Assignment: In the listing below, print exactly the lines between the line holding "Angebot erhalten" and the line holding "SUNDRAM SATTA KING CHART 2026", inclusive, and no more.

*** The data ***

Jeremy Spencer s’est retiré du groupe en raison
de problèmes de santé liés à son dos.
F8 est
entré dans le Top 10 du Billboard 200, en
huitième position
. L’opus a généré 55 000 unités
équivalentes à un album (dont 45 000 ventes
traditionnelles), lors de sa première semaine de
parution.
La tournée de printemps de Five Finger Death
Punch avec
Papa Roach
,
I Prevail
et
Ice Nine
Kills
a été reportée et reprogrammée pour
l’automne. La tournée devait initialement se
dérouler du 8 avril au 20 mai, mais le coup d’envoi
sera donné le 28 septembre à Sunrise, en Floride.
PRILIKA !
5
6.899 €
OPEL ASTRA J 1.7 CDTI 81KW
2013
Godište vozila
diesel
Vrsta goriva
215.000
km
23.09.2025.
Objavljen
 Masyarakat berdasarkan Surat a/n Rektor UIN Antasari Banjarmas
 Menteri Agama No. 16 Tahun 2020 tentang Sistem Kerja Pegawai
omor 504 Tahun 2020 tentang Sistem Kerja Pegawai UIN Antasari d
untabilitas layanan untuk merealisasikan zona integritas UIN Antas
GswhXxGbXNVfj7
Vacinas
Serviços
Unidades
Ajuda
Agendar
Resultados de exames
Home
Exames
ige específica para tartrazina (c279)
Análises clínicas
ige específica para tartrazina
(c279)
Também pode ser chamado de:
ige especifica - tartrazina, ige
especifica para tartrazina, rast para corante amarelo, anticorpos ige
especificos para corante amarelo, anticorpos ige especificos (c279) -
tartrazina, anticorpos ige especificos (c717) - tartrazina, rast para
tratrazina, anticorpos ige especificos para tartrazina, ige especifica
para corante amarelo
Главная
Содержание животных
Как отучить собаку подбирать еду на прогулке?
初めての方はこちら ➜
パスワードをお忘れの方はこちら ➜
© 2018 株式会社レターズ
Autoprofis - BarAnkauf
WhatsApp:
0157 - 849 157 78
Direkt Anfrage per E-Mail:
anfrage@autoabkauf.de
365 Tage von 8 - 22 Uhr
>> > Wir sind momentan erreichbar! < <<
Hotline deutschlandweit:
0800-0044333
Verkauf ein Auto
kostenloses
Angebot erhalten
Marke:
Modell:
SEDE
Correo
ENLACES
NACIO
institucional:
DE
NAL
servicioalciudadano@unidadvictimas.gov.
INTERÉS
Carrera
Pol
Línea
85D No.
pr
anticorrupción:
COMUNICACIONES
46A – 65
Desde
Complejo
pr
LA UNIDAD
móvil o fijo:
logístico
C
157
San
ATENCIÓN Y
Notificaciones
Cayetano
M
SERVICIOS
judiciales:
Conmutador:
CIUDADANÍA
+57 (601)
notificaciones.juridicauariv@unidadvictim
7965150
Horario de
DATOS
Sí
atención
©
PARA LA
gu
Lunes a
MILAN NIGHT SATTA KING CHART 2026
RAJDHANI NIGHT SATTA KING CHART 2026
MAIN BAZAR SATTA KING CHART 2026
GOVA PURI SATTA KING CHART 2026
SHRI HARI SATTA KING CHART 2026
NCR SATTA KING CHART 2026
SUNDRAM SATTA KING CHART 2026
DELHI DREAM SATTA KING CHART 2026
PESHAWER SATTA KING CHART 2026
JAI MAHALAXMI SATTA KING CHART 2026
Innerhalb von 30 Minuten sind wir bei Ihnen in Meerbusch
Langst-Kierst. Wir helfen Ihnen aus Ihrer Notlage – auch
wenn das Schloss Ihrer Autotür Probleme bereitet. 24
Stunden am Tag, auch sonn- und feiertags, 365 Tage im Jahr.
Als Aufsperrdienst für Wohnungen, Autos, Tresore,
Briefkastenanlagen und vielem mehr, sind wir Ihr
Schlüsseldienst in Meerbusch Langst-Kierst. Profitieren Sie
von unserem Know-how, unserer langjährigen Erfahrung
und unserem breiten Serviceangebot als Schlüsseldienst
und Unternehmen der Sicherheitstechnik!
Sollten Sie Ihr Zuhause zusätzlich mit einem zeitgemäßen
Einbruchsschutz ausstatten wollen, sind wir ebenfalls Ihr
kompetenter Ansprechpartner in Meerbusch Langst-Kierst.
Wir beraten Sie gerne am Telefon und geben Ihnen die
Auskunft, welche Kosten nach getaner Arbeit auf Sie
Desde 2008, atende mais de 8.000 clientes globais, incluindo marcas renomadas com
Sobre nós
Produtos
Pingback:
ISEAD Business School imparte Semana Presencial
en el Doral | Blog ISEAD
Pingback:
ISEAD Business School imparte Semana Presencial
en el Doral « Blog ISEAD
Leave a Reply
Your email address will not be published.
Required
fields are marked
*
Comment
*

***
*** The data ***

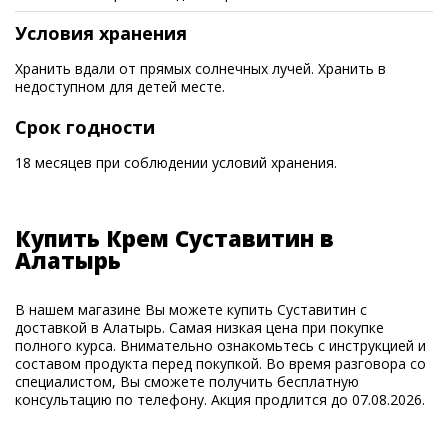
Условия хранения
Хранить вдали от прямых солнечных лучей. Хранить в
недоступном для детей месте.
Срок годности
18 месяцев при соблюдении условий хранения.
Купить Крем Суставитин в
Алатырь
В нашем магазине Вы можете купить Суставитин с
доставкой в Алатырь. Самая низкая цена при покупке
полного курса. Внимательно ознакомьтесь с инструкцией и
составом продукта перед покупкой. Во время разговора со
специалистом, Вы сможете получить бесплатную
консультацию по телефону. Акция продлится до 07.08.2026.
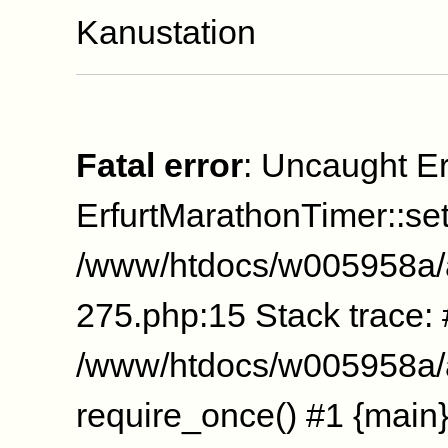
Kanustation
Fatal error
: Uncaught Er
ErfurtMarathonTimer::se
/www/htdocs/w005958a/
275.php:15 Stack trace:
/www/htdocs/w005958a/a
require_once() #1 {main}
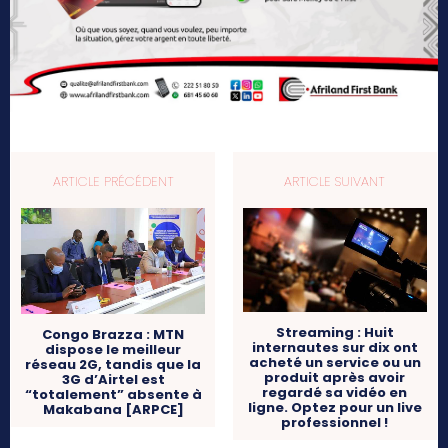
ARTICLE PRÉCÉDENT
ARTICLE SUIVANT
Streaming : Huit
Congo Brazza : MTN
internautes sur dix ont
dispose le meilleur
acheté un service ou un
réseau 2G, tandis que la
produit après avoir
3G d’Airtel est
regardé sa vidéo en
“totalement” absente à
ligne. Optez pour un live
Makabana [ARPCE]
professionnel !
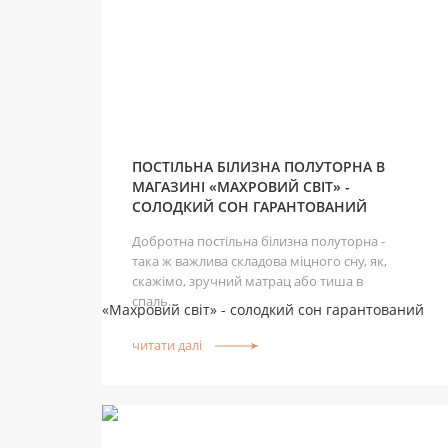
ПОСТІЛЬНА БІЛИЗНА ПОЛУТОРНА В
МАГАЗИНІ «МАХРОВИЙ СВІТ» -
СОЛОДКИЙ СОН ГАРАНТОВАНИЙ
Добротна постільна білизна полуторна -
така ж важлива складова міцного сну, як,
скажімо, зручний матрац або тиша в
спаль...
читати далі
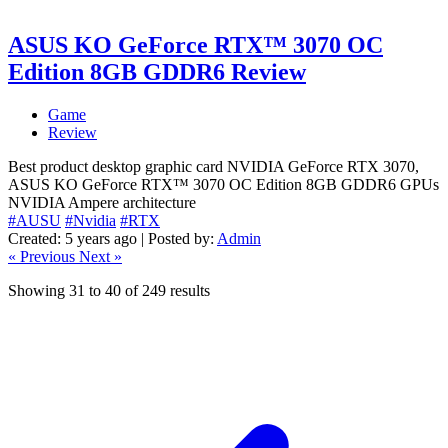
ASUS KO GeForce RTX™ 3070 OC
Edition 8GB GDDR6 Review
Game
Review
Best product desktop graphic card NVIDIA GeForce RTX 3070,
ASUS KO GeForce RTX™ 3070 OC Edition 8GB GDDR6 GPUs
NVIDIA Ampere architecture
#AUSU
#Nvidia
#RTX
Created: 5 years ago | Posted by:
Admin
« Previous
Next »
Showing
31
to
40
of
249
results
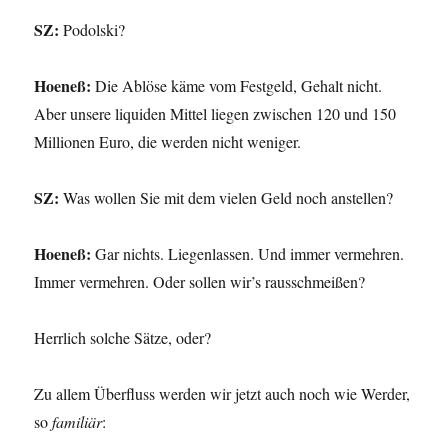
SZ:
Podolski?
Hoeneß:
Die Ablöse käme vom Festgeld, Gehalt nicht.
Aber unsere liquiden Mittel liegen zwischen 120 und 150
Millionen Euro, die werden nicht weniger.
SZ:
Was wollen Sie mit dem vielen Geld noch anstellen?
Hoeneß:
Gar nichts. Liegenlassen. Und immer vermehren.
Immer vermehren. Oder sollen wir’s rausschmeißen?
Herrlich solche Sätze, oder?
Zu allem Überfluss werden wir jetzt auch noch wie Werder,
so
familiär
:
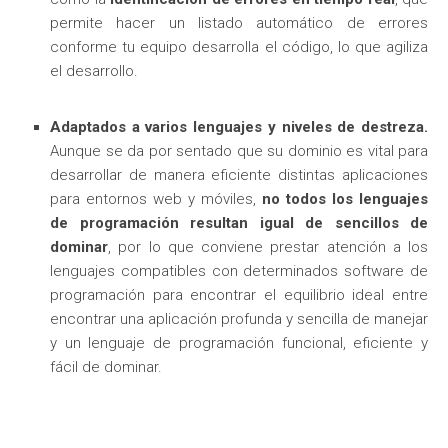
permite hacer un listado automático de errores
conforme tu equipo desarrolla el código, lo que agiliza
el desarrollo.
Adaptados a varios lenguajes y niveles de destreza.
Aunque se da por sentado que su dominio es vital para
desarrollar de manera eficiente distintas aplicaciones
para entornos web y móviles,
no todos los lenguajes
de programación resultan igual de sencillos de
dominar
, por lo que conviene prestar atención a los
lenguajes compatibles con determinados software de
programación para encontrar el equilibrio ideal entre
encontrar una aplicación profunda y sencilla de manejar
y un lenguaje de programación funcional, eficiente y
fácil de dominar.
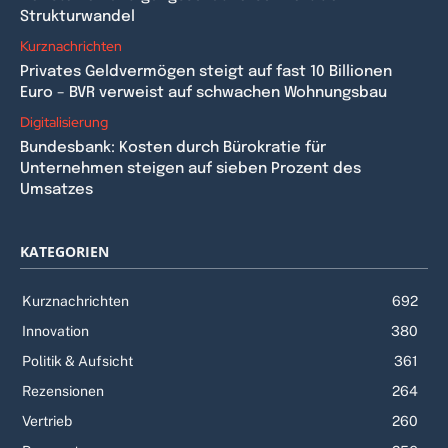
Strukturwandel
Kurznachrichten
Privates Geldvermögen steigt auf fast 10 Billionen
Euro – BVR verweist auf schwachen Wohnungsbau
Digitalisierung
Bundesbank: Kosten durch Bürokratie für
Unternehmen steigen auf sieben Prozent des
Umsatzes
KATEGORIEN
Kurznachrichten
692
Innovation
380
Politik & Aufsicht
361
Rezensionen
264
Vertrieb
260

***
*** The data ***

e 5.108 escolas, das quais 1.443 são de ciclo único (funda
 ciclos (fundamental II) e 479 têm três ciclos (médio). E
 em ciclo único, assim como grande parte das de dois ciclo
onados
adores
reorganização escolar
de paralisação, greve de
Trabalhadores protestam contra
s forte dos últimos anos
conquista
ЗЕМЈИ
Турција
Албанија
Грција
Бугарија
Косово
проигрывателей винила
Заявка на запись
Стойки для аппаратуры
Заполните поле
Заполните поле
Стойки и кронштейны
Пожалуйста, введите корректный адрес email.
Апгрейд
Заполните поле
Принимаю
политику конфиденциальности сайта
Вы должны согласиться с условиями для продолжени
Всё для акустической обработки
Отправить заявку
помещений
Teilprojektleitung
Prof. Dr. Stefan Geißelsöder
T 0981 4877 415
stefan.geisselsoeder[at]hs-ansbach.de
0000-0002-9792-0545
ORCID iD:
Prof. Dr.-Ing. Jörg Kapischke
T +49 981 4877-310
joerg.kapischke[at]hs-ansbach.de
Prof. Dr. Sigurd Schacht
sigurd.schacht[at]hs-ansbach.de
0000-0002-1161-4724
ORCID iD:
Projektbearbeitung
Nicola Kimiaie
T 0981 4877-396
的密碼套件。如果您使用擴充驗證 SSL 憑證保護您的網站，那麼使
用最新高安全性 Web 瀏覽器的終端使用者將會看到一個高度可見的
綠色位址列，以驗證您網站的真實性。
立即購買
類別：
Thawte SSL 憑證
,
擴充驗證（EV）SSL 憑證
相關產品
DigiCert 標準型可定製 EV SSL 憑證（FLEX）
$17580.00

***

Solution to this problem:
Angebot erhalten
Marke:
Modell:
SEDE
Correo
ENLACES
NACIO
institucional:
DE
NAL
servicioalciudadano@unidadvictimas.gov.
INTERÉS
Carrera
Pol
Línea
85D No.
pr
anticorrupción:
COMUNICACIONES
46A – 65
Desde
Complejo
pr
LA UNIDAD
móvil o fijo:
logístico
C
157
San
ATENCIÓN Y
Notificaciones
Cayetano
M
SERVICIOS
judiciales:
Conmutador:
CIUDADANÍA
+57 (601)
notificaciones.juridicauariv@unidadvictim
7965150
Horario de
DATOS
Sí
atención
©
PARA LA
gu
Lunes a
MILAN NIGHT SATTA KING CHART 2026
RAJDHANI NIGHT SATTA KING CHART 2026
MAIN BAZAR SATTA KING CHART 2026
GOVA PURI SATTA KING CHART 2026
SHRI HARI SATTA KING CHART 2026
NCR SATTA KING CHART 2026
SUNDRAM SATTA KING CHART 2026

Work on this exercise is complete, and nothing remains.